THE ACTING SECRETARY SAYS THAT IN VIEW OF THE DIFFICULTY AT THIS TIME OF ASCERTAINING WITH CERTAINTY THE DURATION OF THE EMPLOYEE'S UNFITNESS FOR DUTY, YOUR DEPARTMENT WOULD LIKE TO ACCEPT THE OFFER OF THE EMPLOYEE'S ATTORNEY TO STIPULATE FOR PURPOSES OF SETTLEMENT OF THE CASE THAT THE INCAPACITY CONTINUED FOR 12 MONTHS BEGINNING WITH JULY 1, 1954. UNDER THE CIRCUMSTANCES, WE WOULD INTERPOSE NO OBJECTION TO PAYMENT OF BACK PAY UPON THE BASIS OF EXCLUDING SUCH 12-MONTH PERIOD ONLY, SHOULD YOU DECIDE TO REINSTATE THE EMPLOYEE IN THE MANNER HEREINBEFORE DISCUSSED.

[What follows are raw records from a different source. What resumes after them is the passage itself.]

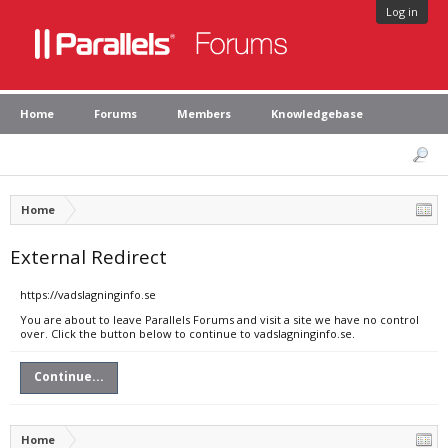
Log in
Home
Forums
Members
Knowledgebase
Home
External Redirect
https://vadslagninginfo.se
You are about to leave Parallels Forums and visit a site we have no control
over. Click the button below to continue to vadslagninginfo.se.
Continue...
Home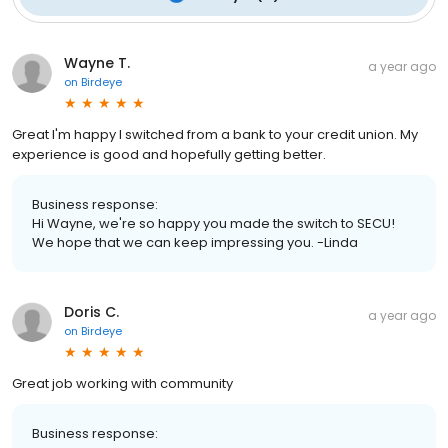
Wayne T.
a year ago
on
Birdeye
Great I'm happy I switched from a bank to your credit union. My
experience is good and hopefully getting better.
Business response:
Hi Wayne, we're so happy you made the switch to SECU!
We hope that we can keep impressing you. -Linda
Doris C.
a year ago
on
Birdeye
Great job working with community
Business response: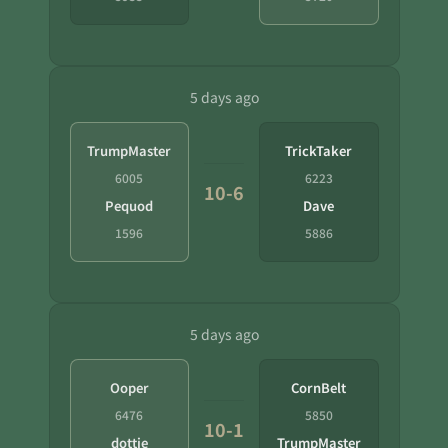
5 days ago
TrumpMaster
TrickTaker
6005
6223
10-6
Pequod
Dave
1596
5886
5 days ago
Ooper
CornBelt
6476
5850
10-1
dottie
TrumpMaster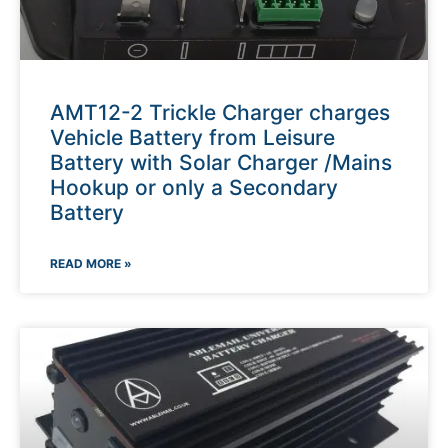
AMT12-2 Trickle Charger charges
Vehicle Battery from Leisure
Battery with Solar Charger /Mains
Hookup or only a Secondary
Battery
READ MORE »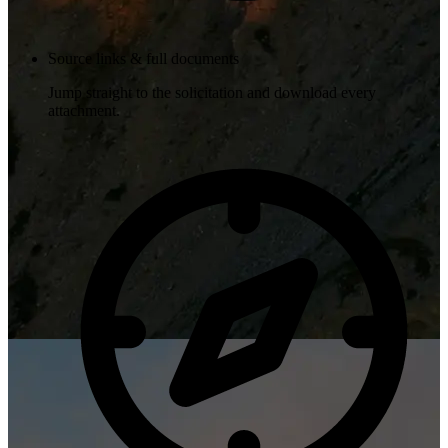
Source links & full documents
Jump straight to the solicitation and download every
attachment.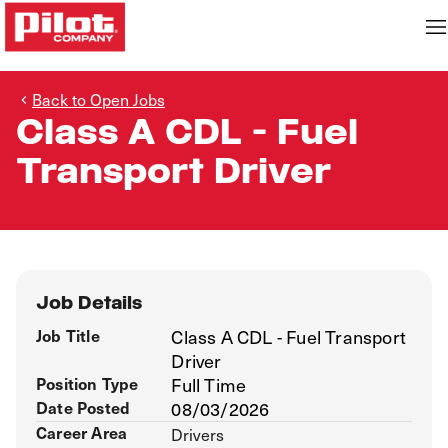
Back to Open Jobs
Class A CDL - Fuel
Transport Driver
Job Details
Job Title
Class A CDL - Fuel Transport
Driver
Position Type
Full Time
Date Posted
08/03/2026
Career Area
Drivers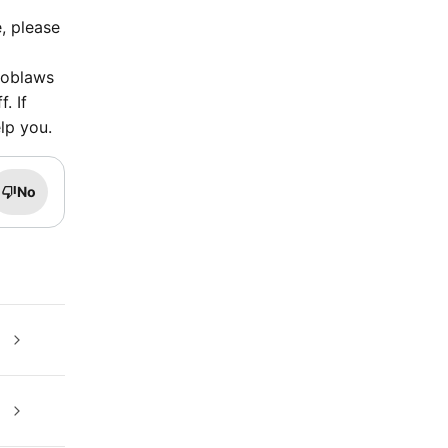
, please
 Loblaws
. If
lp you.
No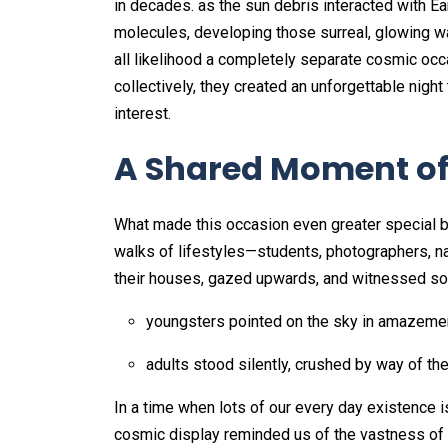
in decades. as the sun debris interacted with E
molecules, developing those surreal, glowing wa
all likelihood a completely separate cosmic occa
collectively, they created an unforgettable night
interest.
A Shared Moment o
What made this occasion even greater special 
walks of lifestyles—students, photographers, n
their houses, gazed upwards, and witnessed so
youngsters pointed on the sky in amazeme
adults stood silently, crushed by way of the
In a time when lots of our every day existence 
cosmic display reminded us of the vastness of t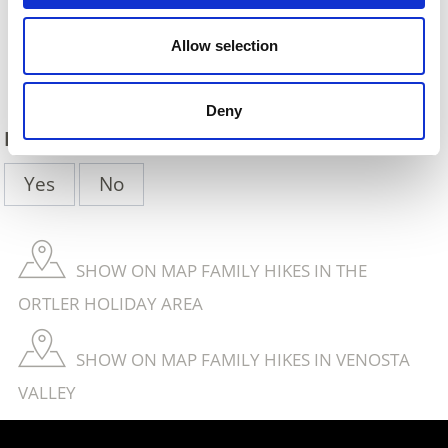
Allow selection
Back
Deny
DID YOU FIND THIS CONTENT HELPFUL?
Yes
No
SHOW ON MAP FAMILY HIKES IN THE
ORTLER HOLIDAY AREA
SHOW ON MAP FAMILY HIKES IN VENOSTA
VALLEY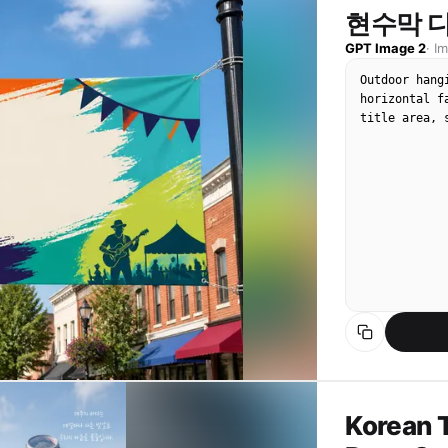
현수막 디
The giant LE
visible LED 
GPT Image 2
·
I
highlights, 
Outdoor hang
smartphone c
horizontal f
minor motion
title area, 
lighting, le
show hints o
truss, color
phones at the
Composition:
jumbotron, a
performer's 
image should
render. It s
photo.

Photorealist
candid live-
displayed on
readable uni
Korean T
duplicated f
no staged id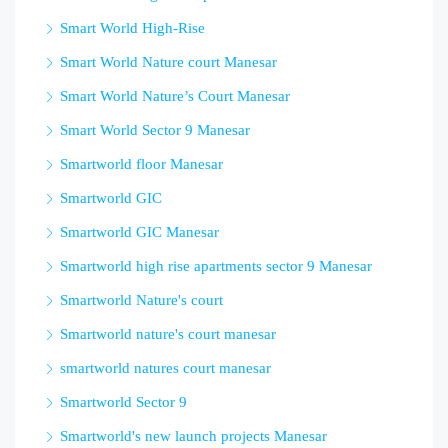
Smart World High-Rise
Smart World Nature court Manesar
Smart World Nature’s Court Manesar
Smart World Sector 9 Manesar
Smartworld floor Manesar
Smartworld GIC
Smartworld GIC Manesar
Smartworld high rise apartments sector 9 Manesar
Smartworld Nature's court
Smartworld nature's court manesar
smartworld natures court manesar
Smartworld Sector 9
Smartworld's new launch projects Manesar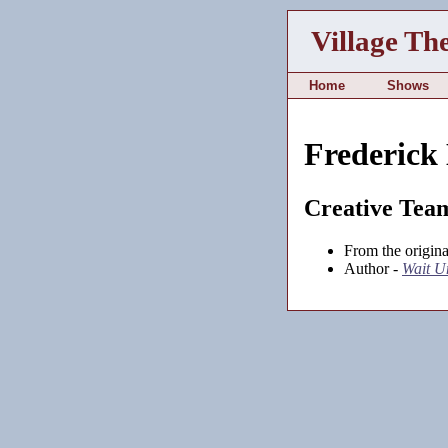
Village Th
Home
Shows
Frederick
Creative Tea
From the origina
Author -
Wait U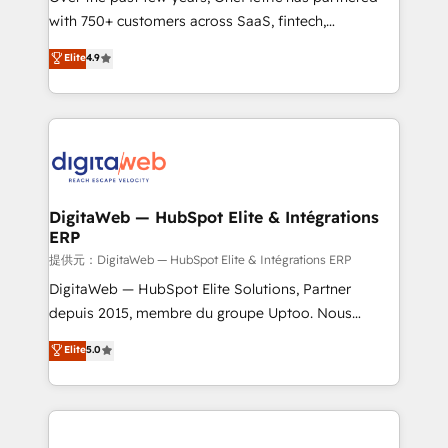
with 750+ customers across SaaS, fintech,
HubSpot environments that teams use with
healthcare, real estate, and other industries. With
confidence and that leadership can rely on for
Elite
4.9
150+ HubSpot-certified experts, we deliver scalable
scalable revenue insights.
solutions to complex GTM and RevOps challenges.
Our Expertise 🔹 Onboarding & Implementation:
Accredited HubSpot Partner, ensuring smooth setup
tailored to your GTM motion. 🔹 Migrations:
Accredited HubSpot Partner, ensuring migration
from other CRMs to HubSpot without data loss or
DigitaWeb — HubSpot Elite & Intégrations
ERP
downtime. 🔹 RevOps Strategy: Align teams,
processes, and data to drive revenue efficiency. 🔹
提供元：DigitaWeb — HubSpot Elite & Intégrations ERP
Integrations: Connect HubSpot with your tech stack
DigitaWeb — HubSpot Elite Solutions, Partner
for better adoption. 🔹 Custom Solutions: Build
depuis 2015, membre du groupe Uptoo. Nous
tailored apps, workflows, and configurations. We are
aidons les ETI et PME B2B à unifier Marketing,
Elite
5.0
SOC 2 Type II and ISO 27001 certified, reinforcing
Ventes et Service sur HubSpot grâce à la Revenue
our commitment to data security and compliance. At
Architecture : alignement des équipes, pipeline
OneMetric, we help revenue teams focus on the
prévisible, croissance mesurable. 🔌 Intégrations
OneMetric that matters most: revenue.
complexes : ERP (Divalto, Sage X3, Cegid, Pennylane,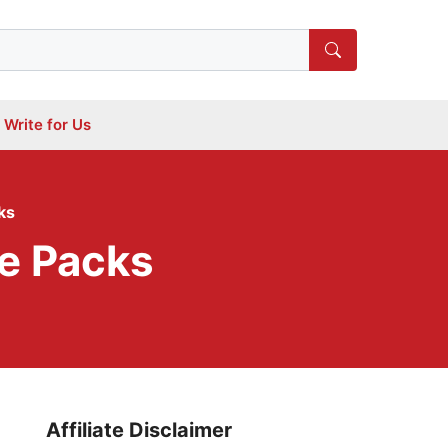
Write for Us
ks
ce Packs
Affiliate Disclaimer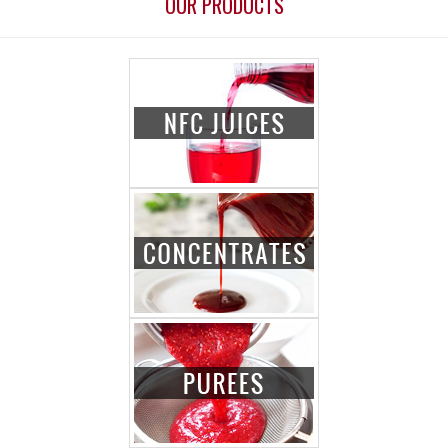
OUR PRODUCTS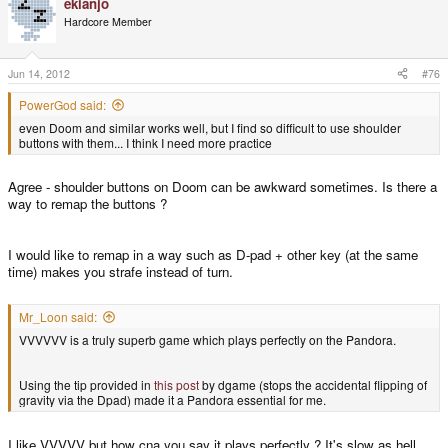
ekianjo
Hardcore Member
Jun 14, 2012
#76
PowerGod said:
even Doom and similar works well, but I find so difficult to use shoulder
buttons with them... I think I need more practice
Agree - shoulder buttons on Doom can be awkward sometimes. Is there a
way to remap the buttons ?
I would like to remap in a way such as D-pad + other key (at the same
time) makes you strafe instead of turn.
Mr_Loon said:
VVVVVV is a truly superb game which plays perfectly on the Pandora.
Using the tip provided in
this post
by dgame (stops the accidental flipping of
gravity via the Dpad) made it a Pandora essential for me.
I like VVVVV but how cna you say it plays perfectly ? It's slow as hell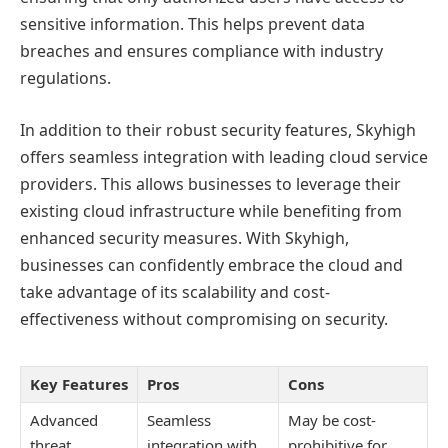
sensitive information. This helps prevent data
breaches and ensures compliance with industry
regulations.
In addition to their robust security features, Skyhigh
offers seamless integration with leading cloud service
providers. This allows businesses to leverage their
existing cloud infrastructure while benefiting from
enhanced security measures. With Skyhigh,
businesses can confidently embrace the cloud and
take advantage of its scalability and cost-
effectiveness without compromising on security.
Key Features
Pros
Cons
Advanced
Seamless
May be cost-
threat
integration with
prohibitive for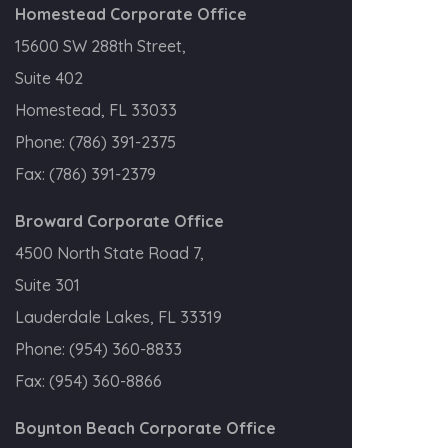
Homestead Corporate Office
15600 SW 288th Street,
Suite 402
Homestead, FL 33033
Phone:
(786) 391-2375
Fax:
(786) 391-2379
Broward Corporate Office
4500 North State Road 7,
Suite 301
Lauderdale Lakes, FL 33319
Phone:
(954) 360-8833
Fax:
(954) 360-8866
Boynton Beach Corporate Office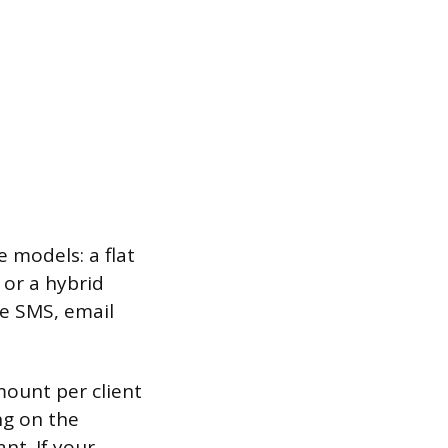
e models: a flat
 or a hybrid
ke SMS, email
mount per client
ng on the
nt. If your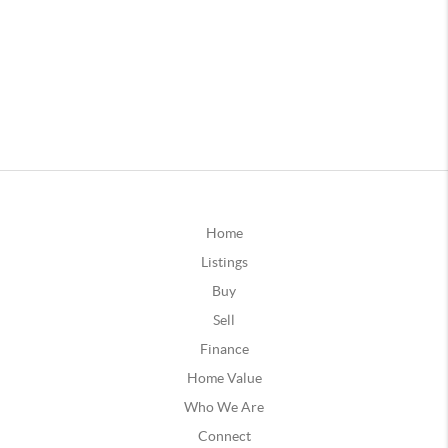
Home
Listings
Buy
Sell
Finance
Home Value
Who We Are
Connect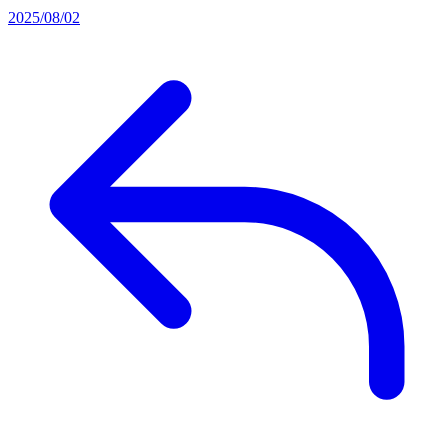
2025/08/02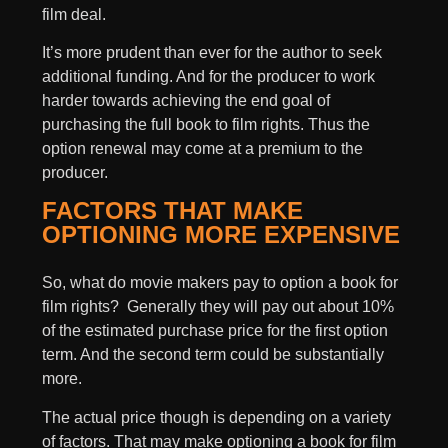
film deal.
It’s more prudent than ever for the author to seek
additional funding. And for the producer to work
harder towards achieving the end goal of
purchasing the full book to film rights. Thus the
option renewal may come at a premium to the
producer.
FACTORS THAT MAKE
OPTIONING MORE EXPENSIVE
So, what do movie makers pay to option a book for
film rights? Generally they will pay out about 10%
of the estimated purchase price for the first option
term. And the second term could be substantially
more.
The actual price though is depending on a variety
of factors. That may make optioning a book for film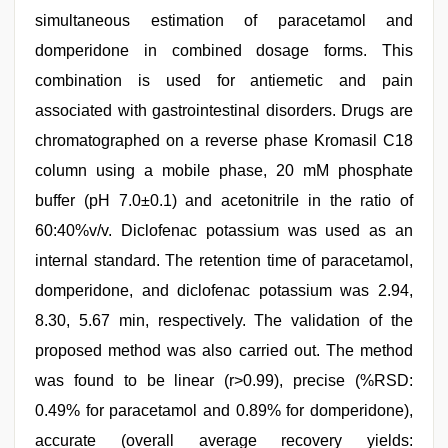
simultaneous estimation of paracetamol and
domperidone in combined dosage forms. This
combination is used for antiemetic and pain
associated with gastrointestinal disorders. Drugs are
chromatographed on a reverse phase Kromasil C18
column using a mobile phase, 20 mM phosphate
buffer (pH 7.0±0.1) and acetonitrile in the ratio of
60:40%v/v. Diclofenac potassium was used as an
internal standard. The retention time of paracetamol,
domperidone, and diclofenac potassium was 2.94,
8.30, 5.67 min, respectively. The validation of the
proposed method was also carried out. The method
was found to be linear (r>0.99), precise (%RSD:
0.49% for paracetamol and 0.89% for domperidone),
accurate (overall average recovery yields: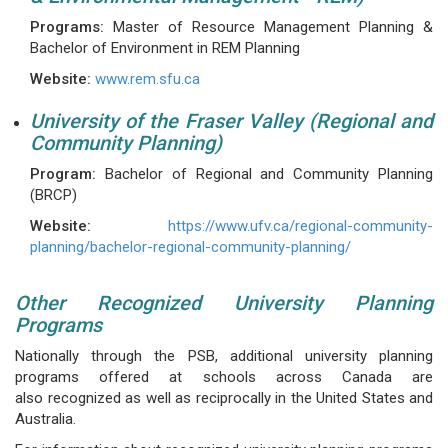
Programs:
Master of Resource Management Planning &
Bachelor of Environment in REM Planning
Website:
www.rem.sfu.ca
University of the Fraser Valley (Regional and
Community Planning)
Program:
Bachelor of Regional and Community Planning
(BRCP)
Website:
https://www.ufv.ca/regional-community-
planning/bachelor-regional-community-planning/
Other Recognized University Planning
Programs
Nationally through the PSB, additional university planning
programs offered at schools across Canada are
also recognized as well as reciprocally in the United States and
Australia.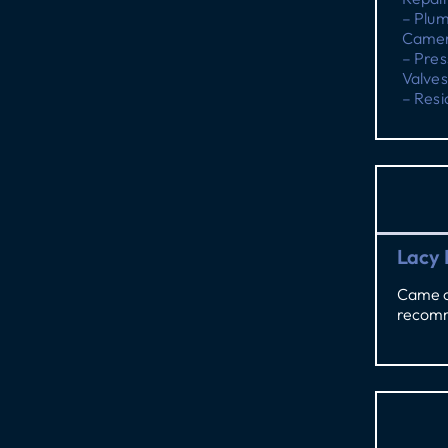
– Plu
Camer
– Pres
Valves
– Resi
Lacy 
Came ou
recomm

WE SHOULD POINT OUT THAT BACK PAY UNDER SECTION 6 (B) (2) OF THE 1912 ACT, AS AMENDED, SUPRA, IS FOR COMPUTATION AT THE RATE RECEIVED ON THE DATE OF SUSPENSION OR DISCHARGE, THUS EXCLUDING PERIODIC STEP INCREASES OR STATUTORY RATE INCREASES. WE UNDERSTAND THAT THE CASE OF LEINER V. UNITED STATES, C.1CLS. NO. 576-57, DECIDED OCTOBER 8, 1958, CITED BY THE ACTING SECRETARY, IS NOT YET FINAL, AND IT HAS NOT AS YET BEEN CONSIDERED BY US AS REQUIRING RECONSIDERATION OF OUR DECISION IN 36 COMP. GEN. 225, SUPRA. IN ANY EVENT, THE HOLDING OF THE COURT IN THAT CASE IS TO THE EFFECT THAT THE BACK PAY PROVISIONS OF THE ACT OF AUGUST 26, 1950, SUPRA, APPLY IN THE CASE OF AN EMPLOYEE RESTORED AS THE RESULT OF COLE V. YOUNG, SUPRA. SO FAR AS HERE PERTINENT, THE MEASURE OF BACK PAY UNDER THE 1950 STATUTE IS THE SAME AS UNDER THE 1912 ACT, AS AMENDED. 32 COMP. GEN. 132; 35 COMP. GEN. 121; HYNNING V. UNITED STATES, C.1CLS. NO. 305-56, DECIDED MARCH 5, 1958.